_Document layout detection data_
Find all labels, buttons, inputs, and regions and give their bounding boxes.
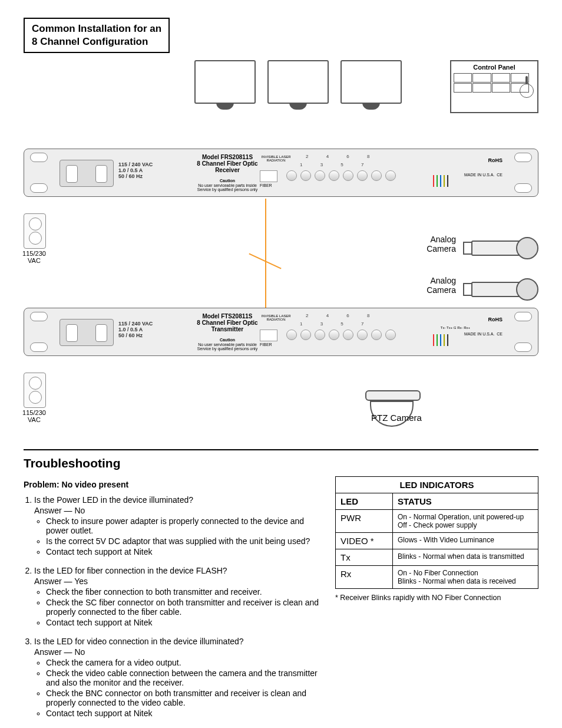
monitor-row (194, 60, 402, 104)
rohs-label: RoHS (488, 157, 503, 163)
fiber-port-icon (260, 170, 277, 182)
terminal-wires-icon (432, 334, 467, 346)
troubleshooting-step: Is the LED for fiber connection in the d… (34, 566, 323, 627)
checklist-item: Check the BNC connector on both transmit… (46, 689, 323, 707)
step-question: Is the LED for fiber connection in the d… (34, 566, 323, 575)
fiber-port-icon (260, 330, 277, 341)
led-name-cell: PWR (336, 510, 393, 533)
port-labels-bottom: 1 3 5 7 (300, 162, 372, 167)
step-checklist: Check to insure power adapter is properl… (35, 516, 323, 556)
bnc-ports (286, 170, 396, 181)
problem-title: Problem: No video present (24, 480, 323, 489)
analog-camera-label: AnalogCamera (427, 276, 456, 295)
port-labels-bottom: 1 3 5 7 (300, 321, 372, 327)
step-checklist: Check the camera for a video output.Chec… (35, 658, 323, 718)
power-outlet-icon (24, 213, 46, 249)
led-name-cell: Tx (336, 549, 393, 566)
terminal-wires-icon (432, 175, 467, 187)
bnc-ports (286, 330, 396, 340)
checklist-item: Check the SC fiber connector on both tra… (46, 598, 323, 617)
power-inlet-icon (59, 160, 114, 187)
table-row: VIDEO *Glows - With Video Luminance (336, 533, 538, 549)
transmitter-unit: 115 / 240 VAC1.0 / 0.5 A50 / 60 Hz Model… (24, 308, 538, 356)
checklist-item: Check the fiber connection to both trans… (46, 587, 323, 597)
checklist-item: Check to insure power adapter is properl… (46, 516, 323, 535)
laser-warning: INVISIBLE LASER RADIATION (260, 314, 292, 321)
installation-diagram: Control Panel 115 / 240 VAC1.0 / 0.5 A50… (24, 60, 538, 437)
caution-head: Caution (220, 179, 235, 183)
troubleshooting-steps: Is the Power LED in the device illuminat… (24, 495, 323, 718)
made-label: MADE IN U.S.A. (464, 173, 494, 177)
port-labels-top: 2 4 6 8 (306, 313, 378, 318)
fiber-label: FIBER (260, 342, 272, 347)
led-name-cell: Rx (336, 566, 393, 589)
led-indicator-table: LED INDICATORS LED STATUS PWROn - Normal… (335, 476, 538, 589)
caution-head: Caution (220, 338, 235, 342)
ce-mark: CE (497, 332, 503, 336)
receiver-unit: 115 / 240 VAC1.0 / 0.5 A50 / 60 Hz Model… (24, 149, 538, 197)
step-question: Is the Power LED in the device illuminat… (34, 495, 323, 505)
caution-body: No user serviceable parts insideService … (197, 342, 257, 351)
led-status-cell: Glows - With Video Luminance (393, 533, 538, 549)
led-status-cell: On - Normal Operation, unit powered-upOf… (393, 510, 538, 533)
step-checklist: Check the fiber connection to both trans… (35, 587, 323, 627)
table-row: PWROn - Normal Operation, unit powered-u… (336, 510, 538, 533)
diagram-title: Common Installation for an8 Channel Conf… (24, 18, 170, 53)
fiber-label: FIBER (260, 183, 272, 187)
made-label: MADE IN U.S.A. (464, 332, 494, 336)
led-table-title: LED INDICATORS (336, 477, 538, 493)
step-question: Is the LED for video connection in the d… (34, 637, 323, 646)
ce-mark: CE (497, 173, 503, 177)
caution-body: No user serviceable parts insideService … (197, 183, 257, 192)
analog-camera-icon (468, 278, 538, 298)
control-panel-icon: Control Panel (450, 60, 538, 113)
troubleshooting-step: Is the LED for video connection in the d… (34, 637, 323, 718)
power-outlet-icon (24, 373, 46, 408)
led-table-footnote: * Receiver Blinks rapidly with NO Fiber … (335, 594, 538, 602)
checklist-item: Contact tech support at Nitek (46, 547, 323, 556)
section-divider (24, 449, 538, 450)
checklist-item: Is the correct 5V DC adaptor that was su… (46, 536, 323, 546)
ptz-camera-label: PTZ Camera (371, 413, 422, 423)
step-answer: Answer — No (34, 647, 323, 657)
laser-warning: INVISIBLE LASER RADIATION (260, 155, 292, 162)
outlet-label: 115/230VAC (16, 250, 52, 264)
terminal-labels: Tx- Tx+ G Rx- Rx+ (441, 326, 470, 330)
led-col-header: LED (336, 493, 393, 510)
power-spec: 115 / 240 VAC1.0 / 0.5 A50 / 60 Hz (118, 321, 153, 339)
checklist-item: Contact tech support at Nitek (46, 618, 323, 627)
step-answer: Answer — No (34, 506, 323, 515)
monitor-icon (267, 60, 329, 104)
outlet-label: 115/230VAC (16, 409, 52, 423)
troubleshooting-step: Is the Power LED in the device illuminat… (34, 495, 323, 556)
monitor-icon (340, 60, 402, 104)
joystick-icon (520, 84, 534, 98)
analog-camera-label: AnalogCamera (427, 235, 456, 253)
status-col-header: STATUS (393, 493, 538, 510)
power-spec: 115 / 240 VAC1.0 / 0.5 A50 / 60 Hz (118, 162, 153, 180)
step-answer: Answer — Yes (34, 577, 323, 586)
control-panel-label: Control Panel (454, 64, 535, 71)
checklist-item: Check the video cable connection between… (46, 668, 323, 687)
led-status-cell: On - No Fiber ConnectionBlinks - Normal … (393, 566, 538, 589)
analog-camera-icon (468, 237, 538, 257)
troubleshooting-text: Problem: No video present Is the Power L… (24, 476, 323, 727)
troubleshooting-heading: Troubleshooting (24, 456, 538, 470)
table-row: RxOn - No Fiber ConnectionBlinks - Norma… (336, 566, 538, 589)
power-inlet-icon (59, 319, 114, 346)
led-name-cell: VIDEO * (336, 533, 393, 549)
table-row: TxBlinks - Normal when data is transmitt… (336, 549, 538, 566)
monitor-icon (194, 60, 256, 104)
checklist-item: Contact tech support at Nitek (46, 709, 323, 718)
rohs-label: RoHS (488, 317, 503, 322)
led-status-cell: Blinks - Normal when data is transmitted (393, 549, 538, 566)
port-labels-top: 2 4 6 8 (306, 154, 378, 159)
checklist-item: Check the camera for a video output. (46, 658, 323, 667)
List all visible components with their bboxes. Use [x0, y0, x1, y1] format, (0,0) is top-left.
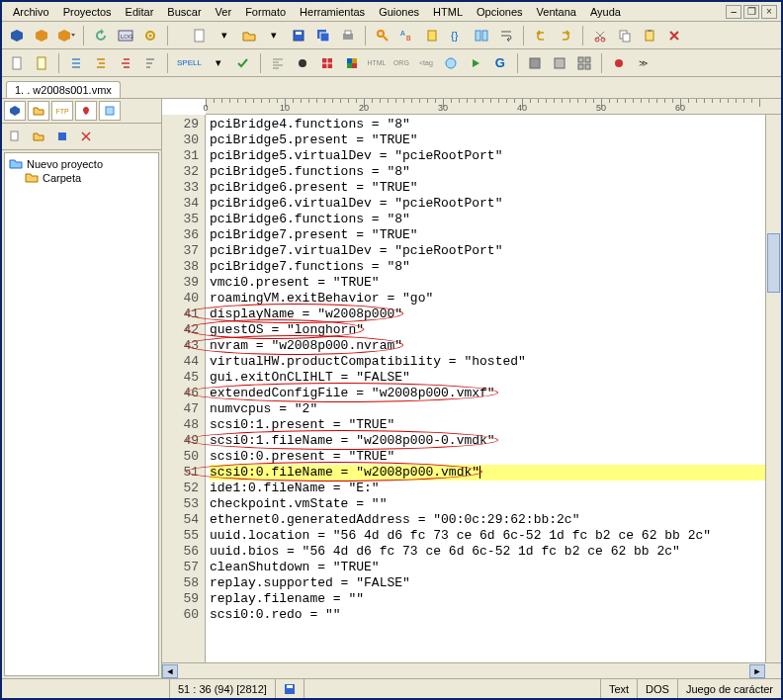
code-line[interactable]: pciBridge6.virtualDev = "pcieRootPort": [210, 196, 777, 212]
template-icon[interactable]: [31, 52, 52, 74]
indent-icon[interactable]: [90, 52, 112, 74]
replace-icon[interactable]: AB: [396, 25, 418, 46]
code-line[interactable]: extendedConfigFile = "w2008p000.vmxf": [210, 386, 777, 401]
code-line[interactable]: displayName = "w2008p000": [210, 306, 777, 322]
compare-icon[interactable]: [471, 25, 492, 46]
sidebar-tab-clip[interactable]: [99, 101, 121, 121]
list-icon[interactable]: [65, 52, 87, 74]
code-line[interactable]: replay.supported = "FALSE": [210, 575, 777, 591]
code-line[interactable]: pciBridge7.functions = "8": [210, 259, 777, 275]
grid-icon[interactable]: [316, 52, 338, 74]
scroll-left-icon[interactable]: ◄: [162, 664, 178, 678]
menu-ventana[interactable]: Ventana: [530, 4, 583, 20]
code-line[interactable]: numvcpus = "2": [210, 401, 777, 417]
refresh-icon[interactable]: [90, 25, 112, 46]
spell-dropdown-icon[interactable]: ▾: [208, 52, 229, 74]
file-tab[interactable]: 1. . w2008s001.vmx: [6, 81, 121, 98]
log-icon[interactable]: LOG: [115, 25, 136, 46]
sidebar-save-icon[interactable]: [51, 126, 73, 147]
find-icon[interactable]: [372, 25, 393, 46]
code-line[interactable]: guestOS = "longhorn": [210, 322, 777, 338]
code-line[interactable]: roamingVM.exitBehavior = "go": [210, 291, 777, 306]
hex-orange-icon[interactable]: [31, 25, 52, 46]
gear-icon[interactable]: [139, 25, 161, 46]
code-line[interactable]: gui.exitOnCLIHLT = "FALSE": [210, 370, 777, 386]
code-line[interactable]: pciBridge5.present = "TRUE": [210, 132, 777, 148]
code-line[interactable]: scsi0:0.present = "TRUE": [210, 449, 777, 465]
window-icon-1[interactable]: [524, 52, 546, 74]
run-icon[interactable]: [465, 52, 486, 74]
undo-icon[interactable]: [530, 25, 552, 46]
tag-icon[interactable]: <tag: [415, 52, 437, 74]
menu-herramientas[interactable]: Herramientas: [293, 4, 372, 20]
align-left-icon[interactable]: [267, 52, 289, 74]
tree-root[interactable]: Nuevo proyecto: [9, 157, 154, 171]
code-line[interactable]: pciBridge4.functions = "8": [210, 117, 777, 132]
close-button[interactable]: ×: [761, 5, 777, 19]
org-icon[interactable]: ORG: [391, 52, 412, 74]
menu-editar[interactable]: Editar: [119, 4, 161, 20]
code-line[interactable]: pciBridge7.virtualDev = "pcieRootPort": [210, 243, 777, 259]
sidebar-tab-files[interactable]: [28, 101, 49, 121]
code-line[interactable]: checkpoint.vmState = "": [210, 496, 777, 512]
cut-icon[interactable]: [589, 25, 611, 46]
menu-buscar[interactable]: Buscar: [160, 4, 208, 20]
sidebar-tab-ftp[interactable]: FTP: [51, 101, 73, 121]
sidebar-tab-project[interactable]: [4, 101, 26, 121]
code-line[interactable]: ide1:0.fileName = "E:": [210, 481, 777, 496]
tile-icon[interactable]: [573, 52, 595, 74]
code-line[interactable]: scsi0:1.fileName = "w2008p000-0.vmdk": [210, 433, 777, 449]
code-line[interactable]: virtualHW.productCompatibility = "hosted…: [210, 354, 777, 370]
record-red-icon[interactable]: [608, 52, 630, 74]
horizontal-scrollbar[interactable]: ◄ ►: [162, 662, 781, 678]
color-icon[interactable]: [341, 52, 363, 74]
sidebar-new-icon[interactable]: [4, 126, 26, 147]
macro-icon[interactable]: ≫: [633, 52, 654, 74]
code-line[interactable]: uuid.bios = "56 4d d6 fc 73 ce 6d 6c-52 …: [210, 544, 777, 560]
new-dropdown-icon[interactable]: ▾: [214, 25, 235, 46]
code-line[interactable]: vmci0.present = "TRUE": [210, 275, 777, 291]
project-tree[interactable]: Nuevo proyecto Carpeta: [4, 152, 159, 676]
copy-icon[interactable]: [614, 25, 636, 46]
wrap-icon[interactable]: [495, 25, 517, 46]
open-dropdown-icon[interactable]: ▾: [263, 25, 285, 46]
restore-button[interactable]: ❐: [743, 5, 759, 19]
paste-icon[interactable]: [639, 25, 660, 46]
spell-icon[interactable]: SPELL: [174, 52, 205, 74]
google-icon[interactable]: G: [489, 52, 511, 74]
sort-icon[interactable]: [139, 52, 161, 74]
menu-proyectos[interactable]: Proyectos: [56, 4, 119, 20]
status-save-icon[interactable]: [276, 679, 304, 698]
new-file-icon[interactable]: [189, 25, 211, 46]
code-line[interactable]: pciBridge7.present = "TRUE": [210, 227, 777, 243]
save-all-icon[interactable]: [312, 25, 334, 46]
code-area[interactable]: 2930313233343536373839404142434445464748…: [162, 115, 781, 662]
globe-icon[interactable]: [440, 52, 462, 74]
code-line[interactable]: replay.filename = "": [210, 591, 777, 607]
menu-ayuda[interactable]: Ayuda: [583, 4, 628, 20]
menu-guiones[interactable]: Guiones: [372, 4, 426, 20]
code-line[interactable]: pciBridge5.functions = "8": [210, 164, 777, 180]
outdent-icon[interactable]: [115, 52, 136, 74]
brackets-icon[interactable]: {}: [446, 25, 468, 46]
menu-archivo[interactable]: Archivo: [6, 4, 56, 20]
save-icon[interactable]: [288, 25, 309, 46]
code-line[interactable]: scsi0:0.redo = "": [210, 607, 777, 623]
window-icon-2[interactable]: [549, 52, 570, 74]
sidebar-delete-icon[interactable]: [75, 126, 97, 147]
html-tool-icon[interactable]: HTML: [366, 52, 388, 74]
code-line[interactable]: ethernet0.generatedAddress = "00:0c:29:6…: [210, 512, 777, 528]
minimize-button[interactable]: ‒: [726, 5, 741, 19]
open-icon[interactable]: [238, 25, 260, 46]
tree-child[interactable]: Carpeta: [9, 171, 154, 185]
print-icon[interactable]: [337, 25, 359, 46]
hex-dropdown-icon[interactable]: [55, 25, 77, 46]
record-icon[interactable]: [292, 52, 313, 74]
code-content[interactable]: pciBridge4.functions = "8"pciBridge5.pre…: [206, 115, 781, 662]
menu-formato[interactable]: Formato: [238, 4, 293, 20]
redo-icon[interactable]: [555, 25, 576, 46]
code-line[interactable]: pciBridge5.virtualDev = "pcieRootPort": [210, 148, 777, 164]
page-icon[interactable]: [6, 52, 28, 74]
code-line[interactable]: pciBridge6.functions = "8": [210, 212, 777, 227]
code-line[interactable]: pciBridge6.present = "TRUE": [210, 180, 777, 196]
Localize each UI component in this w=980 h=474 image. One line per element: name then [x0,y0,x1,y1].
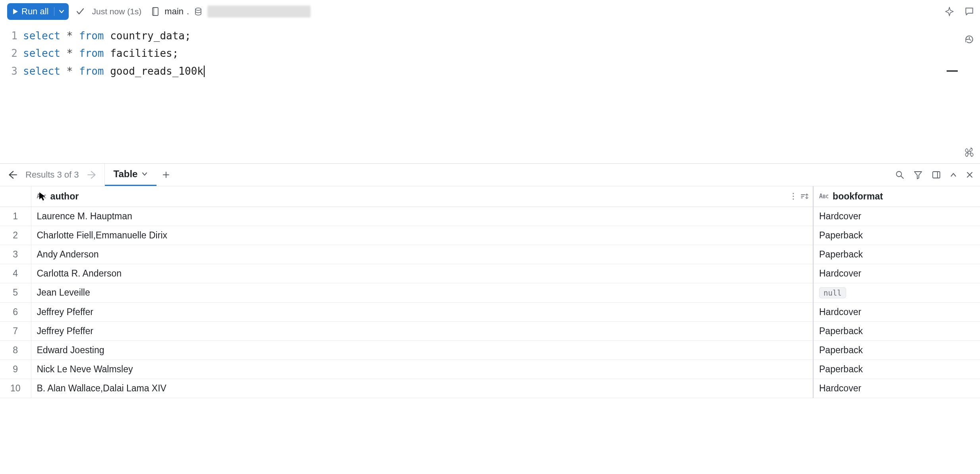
close-icon[interactable] [966,171,974,179]
table-row[interactable]: 6Jeffrey PfefferHardcover [0,302,980,321]
catalog-name: main [164,6,184,17]
column-menu-icon[interactable] [792,192,794,200]
table-row[interactable]: 1Laurence M. HauptmanHardcover [0,207,980,226]
schema-name-redacted [207,6,311,17]
cell-bookformat[interactable]: Paperback [813,321,980,341]
cell-author[interactable]: Charlotte Fiell,Emmanuelle Dirix [31,226,813,245]
cell-bookformat[interactable]: null [813,283,980,302]
next-result-button[interactable] [87,170,97,180]
table-row[interactable]: 7Jeffrey PfefferPaperback [0,321,980,341]
chevron-down-icon[interactable] [58,8,65,15]
line-number: 3 [0,62,17,80]
row-number-header [0,186,31,207]
row-number: 5 [0,283,31,302]
code-area[interactable]: select * from country_data; select * fro… [23,27,980,80]
table-row[interactable]: 9Nick Le Neve WalmsleyPaperback [0,360,980,379]
column-header-bookformat[interactable]: ABC bookformat [813,186,980,207]
table-row[interactable]: 8Edward JoestingPaperback [0,341,980,360]
cell-bookformat[interactable]: Paperback [813,245,980,264]
cell-bookformat[interactable]: Hardcover [813,264,980,283]
string-type-icon: ABC [37,193,46,200]
tab-table[interactable]: Table [105,164,157,186]
column-header-author[interactable]: ABC author [31,186,813,207]
sort-icon[interactable] [800,192,809,200]
svg-rect-3 [947,70,958,72]
svg-rect-0 [153,8,158,15]
results-counter: Results 3 of 3 [23,170,81,180]
svg-point-2 [195,8,201,10]
code-line[interactable]: select * from facilities; [23,44,980,62]
row-number: 2 [0,226,31,245]
view-tabs: Table [105,164,176,186]
row-number: 7 [0,321,31,341]
cell-bookformat[interactable]: Hardcover [813,379,980,398]
table-row[interactable]: 3Andy AndersonPaperback [0,245,980,264]
tab-label: Table [114,168,138,180]
run-all-label: Run all [21,6,48,17]
table-row[interactable]: 5Jean Leveillenull [0,283,980,302]
add-view-button[interactable] [157,164,176,186]
row-number: 9 [0,360,31,379]
row-number: 4 [0,264,31,283]
row-number: 3 [0,245,31,264]
table-row[interactable]: 2Charlotte Fiell,Emmanuelle DirixPaperba… [0,226,980,245]
keyboard-shortcut-icon[interactable] [964,147,974,158]
cell-bookformat[interactable]: Hardcover [813,207,980,226]
svg-point-7 [793,193,794,194]
line-gutter: 1 2 3 [0,27,23,80]
cell-author[interactable]: Carlotta R. Anderson [31,264,813,283]
cell-author[interactable]: B. Alan Wallace,Dalai Lama XIV [31,379,813,398]
run-all-button[interactable]: Run all [7,3,69,20]
catalog-icon [149,6,161,17]
cell-author[interactable]: Andy Anderson [31,245,813,264]
null-pill: null [819,287,846,298]
prev-result-button[interactable] [7,170,17,180]
row-number: 6 [0,302,31,321]
cell-bookformat[interactable]: Paperback [813,341,980,360]
filter-icon[interactable] [913,170,923,180]
string-type-icon: ABC [819,193,829,200]
collapse-icon[interactable] [947,70,958,72]
svg-rect-5 [933,172,940,178]
cell-bookformat[interactable]: Hardcover [813,302,980,321]
results-table[interactable]: ABC author ABC bookformat [0,186,980,474]
row-number: 8 [0,341,31,360]
sparkle-icon[interactable] [944,6,955,17]
comment-icon[interactable] [964,6,974,17]
cell-author[interactable]: Edward Joesting [31,341,813,360]
code-line[interactable]: select * from country_data; [23,27,980,44]
check-icon [74,6,86,17]
column-label: author [50,191,79,202]
row-number: 10 [0,379,31,398]
svg-point-8 [793,196,794,197]
catalog-selector[interactable]: main . [149,6,311,17]
text-cursor [204,66,205,77]
panel-icon[interactable] [932,170,941,180]
results-nav: Results 3 of 3 [0,164,105,186]
cell-bookformat[interactable]: Paperback [813,226,980,245]
cell-author[interactable]: Laurence M. Hauptman [31,207,813,226]
cell-author[interactable]: Jean Leveille [31,283,813,302]
line-number: 2 [0,44,17,62]
table-row[interactable]: 10B. Alan Wallace,Dalai Lama XIVHardcove… [0,379,980,398]
svg-point-9 [793,199,794,200]
run-status-text: Just now (1s) [92,7,141,16]
separator [54,7,54,16]
results-toolbar: Results 3 of 3 Table [0,163,980,186]
column-label: bookformat [833,191,883,202]
line-number: 1 [0,27,17,44]
chevron-up-icon[interactable] [950,171,957,178]
row-number: 1 [0,207,31,226]
cell-author[interactable]: Jeffrey Pfeffer [31,321,813,341]
database-icon [192,6,204,17]
cell-bookformat[interactable]: Paperback [813,360,980,379]
chevron-down-icon[interactable] [141,171,148,177]
editor-toolbar: Run all Just now (1s) main . [0,0,980,23]
search-icon[interactable] [895,170,905,180]
cell-author[interactable]: Nick Le Neve Walmsley [31,360,813,379]
cell-author[interactable]: Jeffrey Pfeffer [31,302,813,321]
separator-dot: . [187,6,189,17]
table-row[interactable]: 4Carlotta R. AndersonHardcover [0,264,980,283]
sql-editor[interactable]: 1 2 3 select * from country_data; select… [0,23,980,163]
code-line[interactable]: select * from good_reads_100k [23,62,980,80]
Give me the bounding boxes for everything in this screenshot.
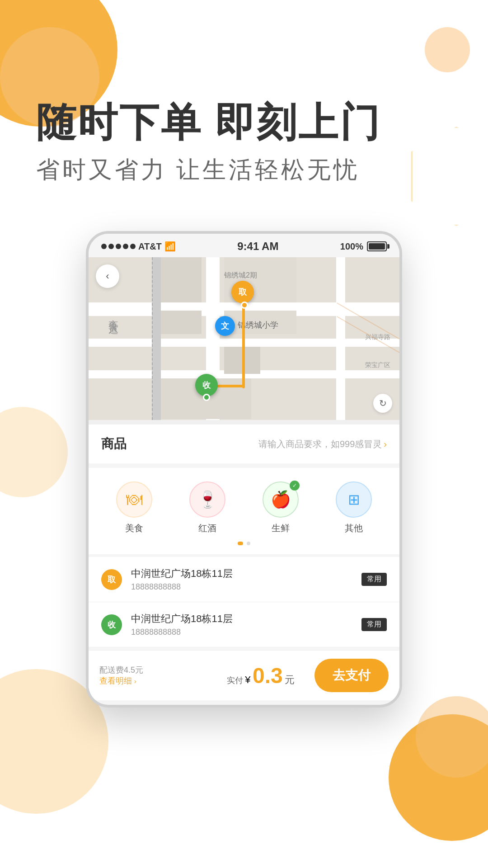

_Your goal_
How many lines in the records include "sort"? Answer with the number alone.

_Answer area_
2